What you need to do = From the data underneath, reproduce exactly the stretch that begins at the line with "BRONTE, EMILY" and ends after the line with "AFEGIR A LA CISTELLA".

Extracted page text data =
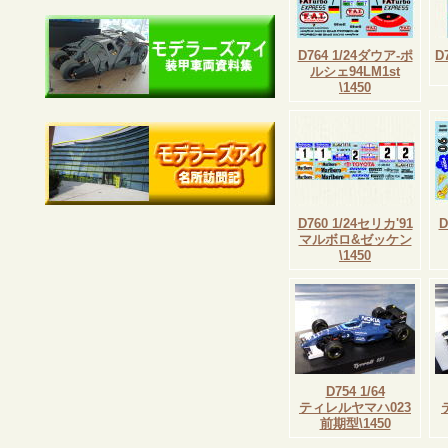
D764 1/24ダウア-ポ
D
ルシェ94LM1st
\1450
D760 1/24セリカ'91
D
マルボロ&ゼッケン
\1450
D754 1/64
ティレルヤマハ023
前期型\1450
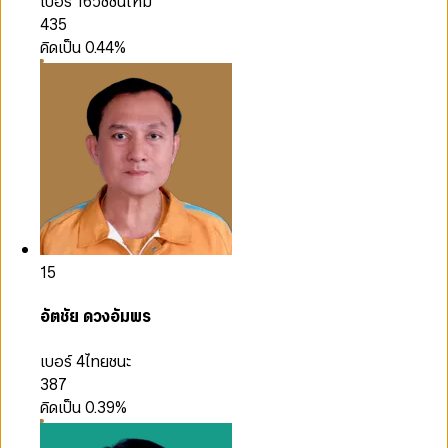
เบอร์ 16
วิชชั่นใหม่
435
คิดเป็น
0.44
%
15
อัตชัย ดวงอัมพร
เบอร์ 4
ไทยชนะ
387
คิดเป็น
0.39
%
==
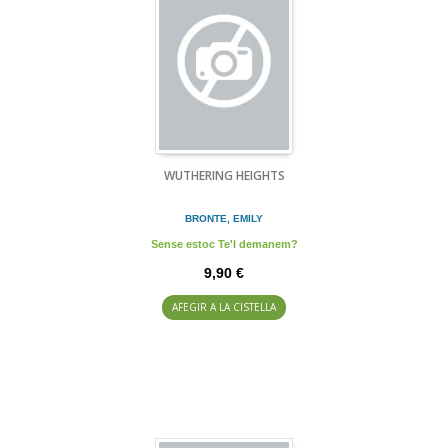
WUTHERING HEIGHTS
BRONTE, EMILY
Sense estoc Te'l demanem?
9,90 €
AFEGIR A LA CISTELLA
==
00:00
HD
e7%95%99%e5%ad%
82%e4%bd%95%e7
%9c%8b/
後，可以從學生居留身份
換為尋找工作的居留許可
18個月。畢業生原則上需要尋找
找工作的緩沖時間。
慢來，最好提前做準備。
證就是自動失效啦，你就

Result below =
BRONTE, EMILY
Sense estoc Te'l demanem?
9,90 €
AFEGIR A LA CISTELLA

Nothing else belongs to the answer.